Le voici, dans un premier temps célébrant ses noces, malgré l'avis de tous et de ses parents, avec une jeune Philistine : c'est l'occasion de la célèbre énigme du miel que Samson pose aux invités : « De celui qui mange, est sorti ce qui se mange et du fort est sorti le doux ». Samson fait l'allusion au fait que dans la carcasse du lion qu'il a tué, il a trouvé un essaim d'abeilles duquel il a pris un rayon de miel dont il s'est délecté. Samson promet à celui qui trouvera la clef de l'énigme trente habits et trente pièces de lin fin. Évidemment, personne ne trouve et les jeunes Philistins menacent la jeune épousée de Samson. Celle-ci, sur l'oreiller, arrive à le convaincre de lui donner, à elle, la solution. Furieux d'avoir été dupé, Samson va à Ashkelon et tue trente Philistins.

Attiré par les femmes philistines : le voici vendu par une prostituée de Gaza et ne devant son salut qu'à sa force.

C'est une Dalila
Se dit d'une femme fatale hypocrite et trompeuse.

Dalila
Amoureux fou de Dalila, Philistine à la solde des ennemis de Samson, la voici qui arrache, sur l'oreiller, le secret de la force de Samson qui lui révèle son naziréat et lui dit que sa force tient dans sa longue chevelure.

Dalila, une nuit que Samson dort, lui fait raser la tête et les Philistins s'emparent de lui, lui crèvent les yeux et le condamnent à tourner une meule dans sa prison. Mais les cheveux repoussent et avec eux la puissance de Yahvé en Samson. Un jour que les Philistins lui faisaient exécuter des tours pour se moquer de lui lors d'un grand festin, Samson saisit les colonnes de la salle et fit écrouler le bâtiment : il mourut enseveli avec ses ennemis.

Les Philistins
Nous ne connaissons pas l'origine certaine des Philistins. Selon l'Ancien Testament, ils seraient venus de Kaphor, c'est-à-dire de Crète.

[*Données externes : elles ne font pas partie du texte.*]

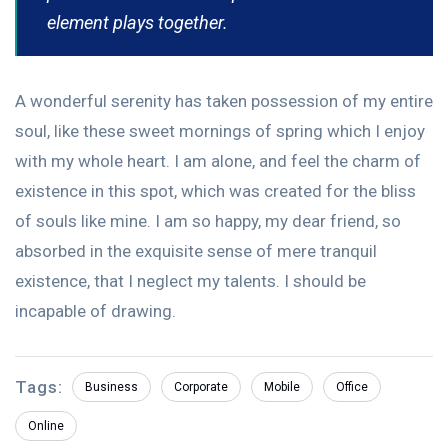
element plays together.
A wonderful serenity has taken possession of my entire
soul, like these sweet mornings of spring which I enjoy
with my whole heart. I am alone, and feel the charm of
existence in this spot, which was created for the bliss
of souls like mine. I am so happy, my dear friend, so
absorbed in the exquisite sense of mere tranquil
existence, that I neglect my talents. I should be
incapable of drawing.
Tags:
Business
Corporate
Mobile
Office
Online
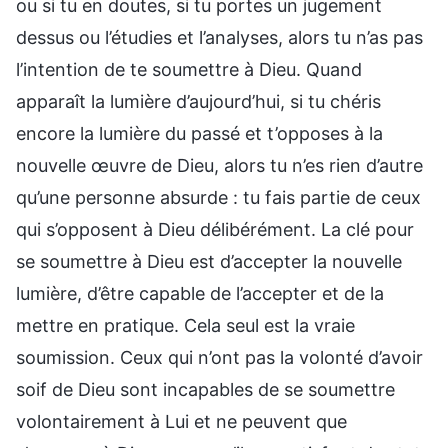
ou si tu en doutes, si tu portes un jugement
dessus ou l’étudies et l’analyses, alors tu n’as pas
l’intention de te soumettre à Dieu. Quand
apparaît la lumière d’aujourd’hui, si tu chéris
encore la lumière du passé et t’opposes à la
nouvelle œuvre de Dieu, alors tu n’es rien d’autre
qu’une personne absurde : tu fais partie de ceux
qui s’opposent à Dieu délibérément. La clé pour
se soumettre à Dieu est d’accepter la nouvelle
lumière, d’être capable de l’accepter et de la
mettre en pratique. Cela seul est la vraie
soumission. Ceux qui n’ont pas la volonté d’avoir
soif de Dieu sont incapables de se soumettre
volontairement à Lui et ne peuvent que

Mais l'origine crétoise conviendrait plus aux Kérétiens, peuple établi au Sud de la Philistie et apparenté aux Philistins. Si les Philistins sont probablement passés par les îles de la Méditerranée orientale, on ne connaît pas réellement leur terre d'origine : peut-être l'Anatolie.

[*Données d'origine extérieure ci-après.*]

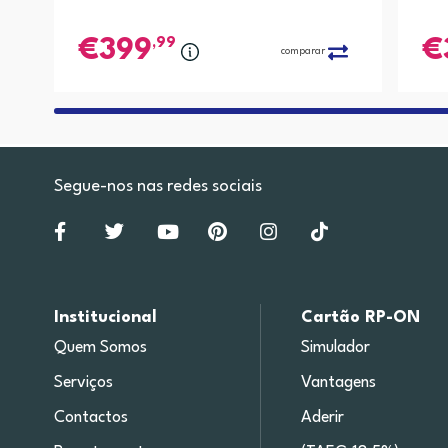
,99
399
comparar
Segue-nos nas redes sociais
Institucional
Cartão RP-ON
Quem Somos
Simulador
Serviços
Vantagens
Contactos
Aderir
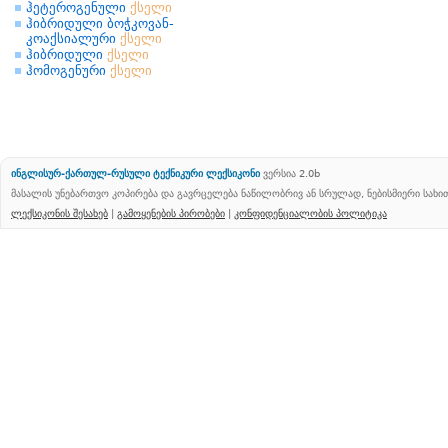
ჰეტეროგენული
ქსელი
ჰიბრიდული ბოჭკოვან-
კოაქსიალური
ქსელი
ჰიბრიდული
ქსელი
ჰომოგენური
ქსელი
ინგლისურ-ქართულ-რუსული ტექნიკური ლექსიკონი
ვერსია 2.0b
მასალის უნებართვო კოპირება და გავრცელება ნაწილობრივ ან სრულად, ნებისმიერი სახ
ლექსიკონის შესახებ
|
გამოყენების პირობები
|
კონფიდენციალობის პოლიტიკა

Toujours est-il que les Philistins entrent dans l'histoire comme un de ces « Peuples de la Mer » qui envahirent l'Égypte au début du règne de Ramsès III vers 1175 avant notre ère. Les« Égyptiens repoussèrent les Philistins en Canaan et les installèrent sur la côte méridionale entre Gaza et l'embouchure du Yarqôn, un peu comme nous avons installé « les Normands » en Normandie.

Les Philistins y constituèrent une pentapole : Gaza, Ascalon, Ashod, Gat et Eqrôm et donnèrent leur nom à la région côtière : Philistie. Ce sont les Grecs qui par la suite étendirent ce nom à tout le pays : Palestine. À partir du IXe siècle avant notre ère, les Philistins usent d'une écriture qui est une variante de l'écriture phénicienne. Leurs divinités portent toutes des noms sémitiques mais les Philistins ne sont pas circoncis. Détenteurs d'un quasi-monopole du fer, créateurs de forces de combat bien disciplinées et bien armées, disposant d'unités de choc composées de soldats d'élite, les Philistins tentent de s'imposer dans tout le pays de Canaan. Ils ont facilement l'avantage sur les Cananéens et les Hébreux malgré les exploits de héros comme Samson.

Vers le milieu de IXe siècle, les Philistins entrent dans la région montagneuse de Cisjordanie centrale et battent les Hébreux à Eben-ha-Ezer. C'est lors de cette bataille que la première arche d'alliance qui accompagnait les Hébreux dans les combats disparaît.